▶

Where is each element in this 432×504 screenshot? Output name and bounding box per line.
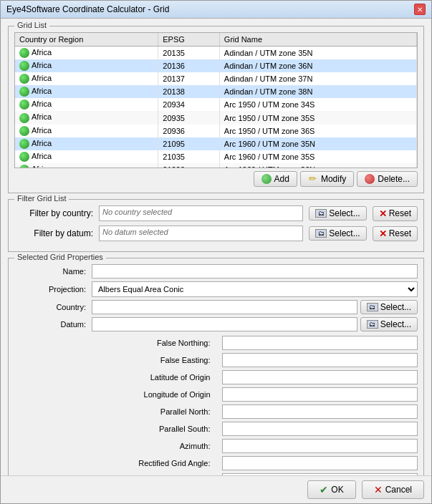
country-dot-icon (19, 165, 29, 168)
lon-origin-input[interactable] (222, 387, 418, 402)
cell-gridname: Adindan / UTM zone 35N (219, 47, 416, 60)
reset-datum-label: Reset (389, 228, 411, 238)
reset-country-label: Reset (389, 208, 411, 218)
country-input[interactable] (92, 300, 357, 314)
false-northing-input[interactable] (222, 336, 418, 350)
projection-row: Albers Equal Area Conic (92, 281, 418, 297)
datum-select-icon: 🗂 (367, 320, 378, 329)
add-button[interactable]: Add (254, 171, 297, 187)
cancel-button[interactable]: ✕ Cancel (362, 480, 424, 499)
scalefactor-input[interactable] (222, 473, 418, 475)
parallel-north-input[interactable] (222, 404, 418, 419)
close-button[interactable]: ✕ (414, 4, 426, 15)
reset-datum-icon: ✕ (379, 228, 387, 239)
table-row[interactable]: Africa 20936 Arc 1950 / UTM zone 36S (15, 125, 417, 137)
select-country-label: Select... (329, 208, 360, 218)
cell-gridname: Arc 1960 / UTM zone 35N (219, 137, 416, 150)
false-easting-label: False Easting: (14, 356, 211, 364)
name-input[interactable] (92, 264, 418, 278)
country-label: Country: (14, 303, 86, 311)
table-row[interactable]: Africa 20935 Arc 1950 / UTM zone 35S (15, 111, 417, 124)
cell-gridname: Adindan / UTM zone 38N (219, 85, 416, 98)
country-dot-icon (19, 48, 29, 58)
table-row[interactable]: Africa 20135 Adindan / UTM zone 35N (15, 47, 417, 60)
filter-datum-value: No datum selected (99, 226, 303, 241)
cell-epsg: 21035 (158, 150, 220, 163)
parallel-north-label: Parallel North: (14, 407, 211, 416)
datum-select-button[interactable]: 🗂 Select... (360, 317, 418, 331)
cell-country: Africa (15, 125, 158, 137)
delete-button[interactable]: Delete... (357, 171, 418, 187)
table-row[interactable]: Africa 20934 Arc 1950 / UTM zone 34S (15, 98, 417, 111)
country-select-button[interactable]: 🗂 Select... (360, 300, 418, 314)
country-dot-icon (19, 74, 29, 84)
cell-country: Africa (15, 98, 158, 111)
parallel-south-label: Parallel South: (14, 425, 211, 433)
azimuth-label: Azimuth: (14, 442, 211, 450)
table-row[interactable]: Africa 20136 Adindan / UTM zone 36N (15, 59, 417, 72)
add-icon (261, 174, 272, 184)
grid-list-group: Grid List Country or Region EPSG Grid Na… (8, 26, 424, 193)
select-datum-icon: 🗂 (315, 229, 327, 238)
cell-epsg: 21095 (158, 137, 220, 150)
modify-label: Modify (321, 174, 346, 184)
lat-origin-input[interactable] (222, 370, 418, 384)
cancel-icon: ✕ (374, 484, 383, 495)
country-dot-icon (19, 126, 29, 136)
country-dot-icon (19, 139, 29, 149)
azimuth-input[interactable] (222, 439, 418, 453)
filter-datum-reset-button[interactable]: ✕ Reset (373, 226, 418, 241)
filter-country-reset-button[interactable]: ✕ Reset (373, 206, 418, 221)
cell-country: Africa (15, 163, 158, 168)
table-row[interactable]: Africa 20137 Adindan / UTM zone 37N (15, 72, 417, 85)
name-label: Name: (14, 267, 86, 276)
country-dot-icon (19, 87, 29, 97)
parallel-south-input[interactable] (222, 422, 418, 436)
cell-gridname: Arc 1960 / UTM zone 36N (219, 163, 416, 168)
col-gridname: Grid Name (219, 33, 416, 47)
cell-epsg: 20138 (158, 85, 220, 98)
projection-label: Projection: (14, 285, 86, 294)
table-row[interactable]: Africa 21095 Arc 1960 / UTM zone 35N (15, 137, 417, 150)
modify-button[interactable]: ✏ Modify (300, 171, 354, 187)
country-dot-icon (19, 61, 29, 71)
false-easting-input[interactable] (222, 353, 418, 367)
projection-select[interactable]: Albers Equal Area Conic (92, 281, 418, 297)
false-northing-label: False Northing: (14, 339, 211, 347)
filter-datum-select-button[interactable]: 🗂 Select... (309, 226, 366, 241)
country-select-label: Select... (380, 302, 411, 312)
delete-icon (365, 174, 375, 184)
cell-country: Africa (15, 150, 158, 163)
country-dot-icon (19, 113, 29, 123)
cell-gridname: Arc 1960 / UTM zone 35S (219, 150, 416, 163)
grid-table-container[interactable]: Country or Region EPSG Grid Name Africa … (14, 32, 418, 168)
ok-button[interactable]: ✔ OK (307, 480, 355, 499)
ok-label: OK (331, 485, 343, 495)
cell-country: Africa (15, 85, 158, 98)
lat-origin-label: Latitude of Origin (14, 373, 211, 382)
main-window: Eye4Software Coordinate Calculator - Gri… (0, 0, 432, 504)
filter-country-label: Filter by country: (14, 208, 93, 218)
grid-buttons: Add ✏ Modify Delete... (14, 171, 418, 187)
filter-country-select-button[interactable]: 🗂 Select... (309, 206, 366, 220)
filter-group: Filter Grid List Filter by country: No c… (8, 199, 424, 252)
cell-gridname: Arc 1950 / UTM zone 34S (219, 98, 416, 111)
delete-label: Delete... (378, 174, 410, 184)
country-dot-icon (19, 100, 29, 110)
properties-label: Selected Grid Properties (14, 253, 106, 261)
table-row[interactable]: Africa 21035 Arc 1960 / UTM zone 35S (15, 150, 417, 163)
reset-country-icon: ✕ (379, 208, 387, 219)
col-epsg: EPSG (158, 33, 220, 47)
main-content: Grid List Country or Region EPSG Grid Na… (1, 19, 431, 475)
table-row[interactable]: Africa 20138 Adindan / UTM zone 38N (15, 85, 417, 98)
filter-label: Filter Grid List (14, 194, 69, 203)
props-grid: Name: Projection: Albers Equal Area Coni… (14, 264, 418, 331)
cell-epsg: 20135 (158, 47, 220, 60)
rect-grid-input[interactable] (222, 456, 418, 470)
datum-input[interactable] (92, 317, 357, 331)
modify-icon: ✏ (308, 174, 318, 184)
add-label: Add (274, 174, 289, 184)
filter-datum-row: Filter by datum: No datum selected 🗂 Sel… (14, 226, 418, 241)
filter-country-row: Filter by country: No country selected 🗂… (14, 205, 418, 221)
table-row[interactable]: Africa 21096 Arc 1960 / UTM zone 36N (15, 163, 417, 168)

◀

Repeat each line of the records exactly, dropping the pictures.

Where is each element in this 432×504 screenshot? Output name and bounding box per line.
country-dot-icon (19, 165, 29, 168)
lon-origin-input[interactable] (222, 387, 418, 402)
cell-gridname: Adindan / UTM zone 35N (219, 47, 416, 60)
reset-datum-label: Reset (389, 228, 411, 238)
reset-country-label: Reset (389, 208, 411, 218)
country-input[interactable] (92, 300, 357, 314)
false-northing-input[interactable] (222, 336, 418, 350)
projection-row: Albers Equal Area Conic (92, 281, 418, 297)
datum-select-icon: 🗂 (367, 320, 378, 329)
add-button[interactable]: Add (254, 171, 297, 187)
cancel-button[interactable]: ✕ Cancel (362, 480, 424, 499)
scalefactor-input[interactable] (222, 473, 418, 475)
parallel-north-input[interactable] (222, 404, 418, 419)
close-button[interactable]: ✕ (414, 4, 426, 15)
reset-datum-icon: ✕ (379, 228, 387, 239)
table-row[interactable]: Africa 20936 Arc 1950 / UTM zone 36S (15, 125, 417, 137)
select-country-label: Select... (329, 208, 360, 218)
cell-gridname: Arc 1960 / UTM zone 35N (219, 137, 416, 150)
false-easting-label: False Easting: (14, 356, 211, 364)
name-input[interactable] (92, 264, 418, 278)
country-label: Country: (14, 303, 86, 311)
table-row[interactable]: Africa 20935 Arc 1950 / UTM zone 35S (15, 111, 417, 124)
cell-gridname: Adindan / UTM zone 38N (219, 85, 416, 98)
country-dot-icon (19, 48, 29, 58)
table-row[interactable]: Africa 20135 Adindan / UTM zone 35N (15, 47, 417, 60)
filter-datum-value: No datum selected (99, 226, 303, 241)
cell-epsg: 21035 (158, 150, 220, 163)
parallel-north-label: Parallel North: (14, 407, 211, 416)
datum-select-button[interactable]: 🗂 Select... (360, 317, 418, 331)
cell-country: Africa (15, 125, 158, 137)
delete-button[interactable]: Delete... (357, 171, 418, 187)
table-row[interactable]: Africa 20934 Arc 1950 / UTM zone 34S (15, 98, 417, 111)
country-select-button[interactable]: 🗂 Select... (360, 300, 418, 314)
country-dot-icon (19, 74, 29, 84)
cell-country: Africa (15, 98, 158, 111)
parallel-south-label: Parallel South: (14, 425, 211, 433)
azimuth-label: Azimuth: (14, 442, 211, 450)
table-row[interactable]: Africa 20136 Adindan / UTM zone 36N (15, 59, 417, 72)
add-icon (261, 174, 272, 184)
grid-list-group: Grid List Country or Region EPSG Grid Na… (8, 26, 424, 193)
select-datum-icon: 🗂 (315, 229, 327, 238)
cell-epsg: 21095 (158, 137, 220, 150)
modify-label: Modify (321, 174, 346, 184)
lat-origin-input[interactable] (222, 370, 418, 384)
cancel-icon: ✕ (374, 484, 383, 495)
country-dot-icon (19, 126, 29, 136)
country-dot-icon (19, 139, 29, 149)
azimuth-input[interactable] (222, 439, 418, 453)
filter-datum-reset-button[interactable]: ✕ Reset (373, 226, 418, 241)
filter-country-reset-button[interactable]: ✕ Reset (373, 206, 418, 221)
cell-country: Africa (15, 163, 158, 168)
table-row[interactable]: Africa 20137 Adindan / UTM zone 37N (15, 72, 417, 85)
name-label: Name: (14, 267, 86, 276)
country-dot-icon (19, 87, 29, 97)
parallel-south-input[interactable] (222, 422, 418, 436)
cell-gridname: Arc 1960 / UTM zone 36N (219, 163, 416, 168)
col-gridname: Grid Name (219, 33, 416, 47)
cell-epsg: 20138 (158, 85, 220, 98)
projection-label: Projection: (14, 285, 86, 294)
table-row[interactable]: Africa 21095 Arc 1960 / UTM zone 35N (15, 137, 417, 150)
modify-button[interactable]: ✏ Modify (300, 171, 354, 187)
country-dot-icon (19, 61, 29, 71)
false-easting-input[interactable] (222, 353, 418, 367)
projection-select[interactable]: Albers Equal Area Conic (92, 281, 418, 297)
false-northing-label: False Northing: (14, 339, 211, 347)
filter-datum-select-button[interactable]: 🗂 Select... (309, 226, 366, 241)
country-select-label: Select... (380, 302, 411, 312)
delete-icon (365, 174, 375, 184)
cell-country: Africa (15, 150, 158, 163)
country-dot-icon (19, 113, 29, 123)
cell-gridname: Arc 1960 / UTM zone 35S (219, 150, 416, 163)
grid-table-container[interactable]: Country or Region EPSG Grid Name Africa … (14, 32, 418, 168)
ok-button[interactable]: ✔ OK (307, 480, 355, 499)
ok-label: OK (331, 485, 343, 495)
cell-country: Africa (15, 85, 158, 98)
lat-origin-label: Latitude of Origin (14, 373, 211, 382)
main-window: Eye4Software Coordinate Calculator - Gri… (0, 0, 432, 504)
filter-country-label: Filter by country: (14, 208, 93, 218)
grid-buttons: Add ✏ Modify Delete... (14, 171, 418, 187)
filter-country-select-button[interactable]: 🗂 Select... (309, 206, 366, 220)
filter-group: Filter Grid List Filter by country: No c… (8, 199, 424, 252)
cell-gridname: Arc 1950 / UTM zone 34S (219, 98, 416, 111)
delete-label: Delete... (378, 174, 410, 184)
country-dot-icon (19, 100, 29, 110)
properties-label: Selected Grid Properties (14, 253, 106, 261)
table-row[interactable]: Africa 21035 Arc 1960 / UTM zone 35S (15, 150, 417, 163)
reset-country-icon: ✕ (379, 208, 387, 219)
col-epsg: EPSG (158, 33, 220, 47)
main-content: Grid List Country or Region EPSG Grid Na… (1, 19, 431, 475)
table-row[interactable]: Africa 20138 Adindan / UTM zone 38N (15, 85, 417, 98)
filter-label: Filter Grid List (14, 194, 69, 203)
props-grid: Name: Projection: Albers Equal Area Coni… (14, 264, 418, 331)
cell-epsg: 20135 (158, 47, 220, 60)
rect-grid-input[interactable] (222, 456, 418, 470)
datum-input[interactable] (92, 317, 357, 331)
modify-icon: ✏ (308, 174, 318, 184)
add-label: Add (274, 174, 289, 184)
filter-datum-row: Filter by datum: No datum selected 🗂 Sel… (14, 226, 418, 241)
filter-country-row: Filter by country: No country selected 🗂… (14, 205, 418, 221)
table-row[interactable]: Africa 21096 Arc 1960 / UTM zone 36N (15, 163, 417, 168)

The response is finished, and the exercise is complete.